The concept of a differential equation is the basic form of explanation of physical change, and dynamical systems are often explicitly modelled by differential equations dx/dt=v(x), where x(t)=(x1(t), ..., xn(t)) is a vector of state variables, t is time, and v(x)=(v1(x), ..., vn(x)) is a vector of functions that encode the dynamics. For example, in a chemical reaction, the state variables represent concentrations. The differential equations represent the kinetic rate laws, which usually involve nonlinear functions of the concentrations.
Such nonlinear equations are typically impossible to solve analytically, but one can gain qualitative insight by imagining an abstract n-dimensional state space with axes x1, ..., xn. As the system evolves, x(t) flows through state space, guided by the 'velocity' field dx/dt=v(x) like a speck carried along in a steady, viscous fluid.
Suppose x(t) eventually comes to rest at some point x*. Then the velocity must be zero there, so we call x* a fixed point. It corresponds to an equilibrium state of the physical system being modelled. If all small disturbances away from x* damp out, x* is called a stable fixed point, that is, it acts as an attractor for states in its vicinity.
Another long-term possibility is that x(t) flows towards a closed loop and eventually circulates around it forever. Such a loop is called a limit cycle, and it is also an example of an attractor. It represents a self-sustained oscillation of the physical system.

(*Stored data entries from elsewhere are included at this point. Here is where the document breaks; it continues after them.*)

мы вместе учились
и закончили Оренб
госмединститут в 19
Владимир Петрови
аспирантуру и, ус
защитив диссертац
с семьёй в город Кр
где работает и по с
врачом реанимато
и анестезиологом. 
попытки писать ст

A third possibility is that x(t) might settle onto a strange attractor, a set of states on which it wanders forever, never stopping or repeating. Such erratic, aperiodic motion is considered chaotic if two nearby states flow away from each other exponentially fast. Long-term prediction is impossible in a real chaotic system because of this exponential amplification of small uncertainties or measurement errors.
To see the full article: (Strogatz, Nature 410: 268, 2001).

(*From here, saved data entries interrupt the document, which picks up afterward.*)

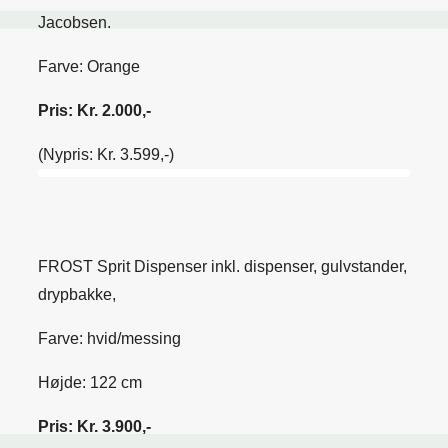
Jacobsen.
Farve: Orange
Pris: Kr. 2.000,-
(Nypris: Kr. 3.599,-)
FROST Sprit Dispenser inkl. dispenser, gulvstander,
drypbakke,
Farve: hvid/messing
Højde: 122 cm
Pris: Kr. 3.900,-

Dynamical systems can can be expressed using ordinary differential equations (ODEs) or iterated maps. ODEs describe evolution of systems in continuous time, whereas maps evolve in discrete time steps. ODEs are far more applicable to biological systems at the cellular level, and will be the primary focus in this course.
ODEs have only one independent variable, t, whereas partial differential equations (PDEs) have more than one independent variable, which varies depending on the system. We will examine cell behaviors that change with time, thus most of our problems in Cellular Biophysics and Modeling will be conerned wtih one independent variable and thus ODEs.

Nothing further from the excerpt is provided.